Wäre es möglich, dass Bibelübersetzer nicht deshalb damit Mühe haben, gewisse Bibelstellen wörtlich oder zumindest sinngemäss zu übersetzen, weil sie so schlecht Griechisch und Hebräisch können, sondern weil ihre monogame Besessenheit es ihnen verbietet zu erfassen, was die Autoren dieser Texte wirklich beschäftigte?

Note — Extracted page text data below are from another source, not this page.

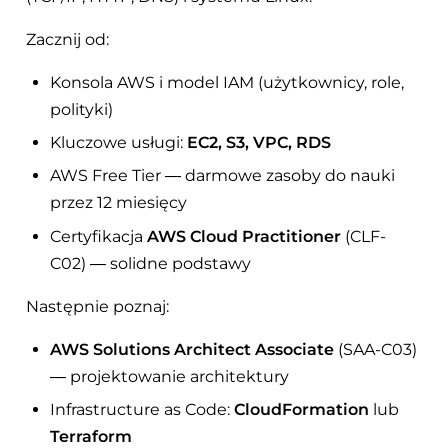
Zacznij od:
Konsola AWS i model IAM (użytkownicy, role,
polityki)
Kluczowe usługi:
EC2, S3, VPC, RDS
AWS Free Tier — darmowe zasoby do nauki
przez 12 miesięcy
Certyfikacja
AWS Cloud Practitioner
(CLF-
C02) — solidne podstawy
Następnie poznaj:
AWS Solutions Architect Associate
(SAA-C03)
— projektowanie architektury
Infrastructure as Code:
CloudFormation
lub
Terraform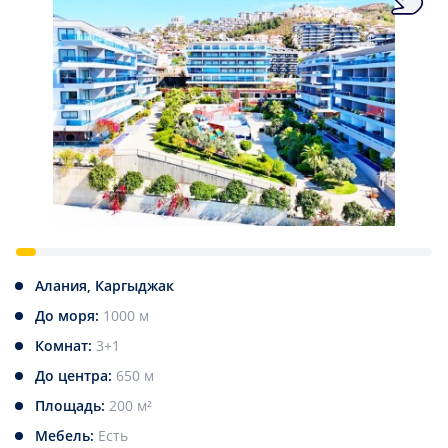
Алания, Каргыджак
До моря:
1000 м
Комнат:
3+1
До центра:
650 м
Площадь:
200 м²
Мебель:
Есть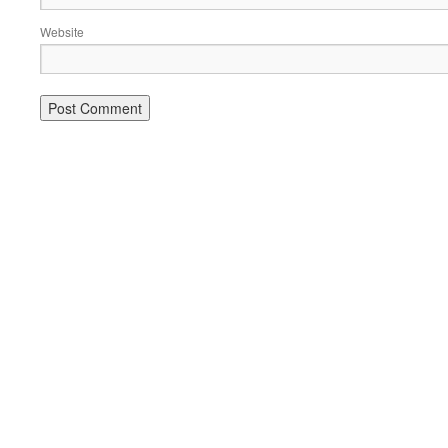
Website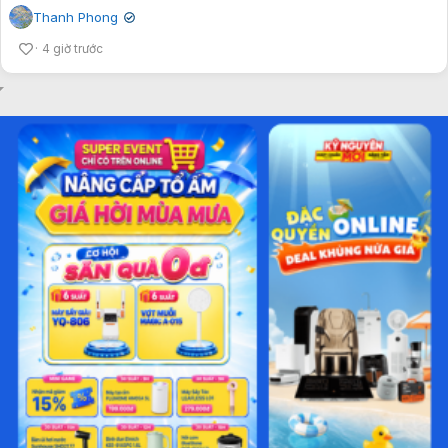
Thanh Phong
✔
4 giờ trước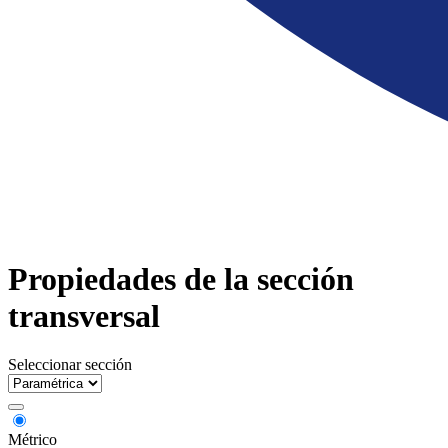
Propiedades de la sección
transversal
Seleccionar sección
Métrico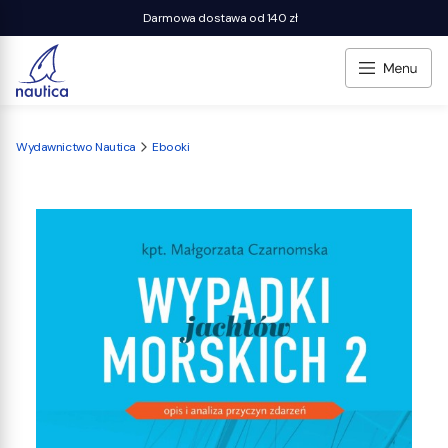
Darmowa dostawa od 140 zł
Wydawnictwo Nautica
Ebooki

Wie voreingenommen christliche Denker traditionellerweise über Homosexualität denken, wird beim Begriff „Sodomie“ deutlich. Sodomie steht ursprünglich für Analsex (eine unter Schwulen verbreitete Praktik), und geht auf die Geschichte Sodoms im Buch Genesis zurück (1. Mose 19). Sodom und Gomorrha waren zwei Städte, die Gott als Strafe für ihre Bosheit mit Schwefel und Feuer verbrannte. Der springende Punkt aber: Der biblische Text spricht überhaupt nicht von Homosexualität und schon gar nicht von Analsex. Die Männer von Sodom wollten zwei Engel vergewaltigen (im Hebräischen ist das Wort מלְאָךְ, malakh – d.h. „Engel“ oder „Bote“ – männlich). Daraus ist das Wort „Sodomie“ entstanden. Als wären Vergewaltiger und Schwule dasselbe!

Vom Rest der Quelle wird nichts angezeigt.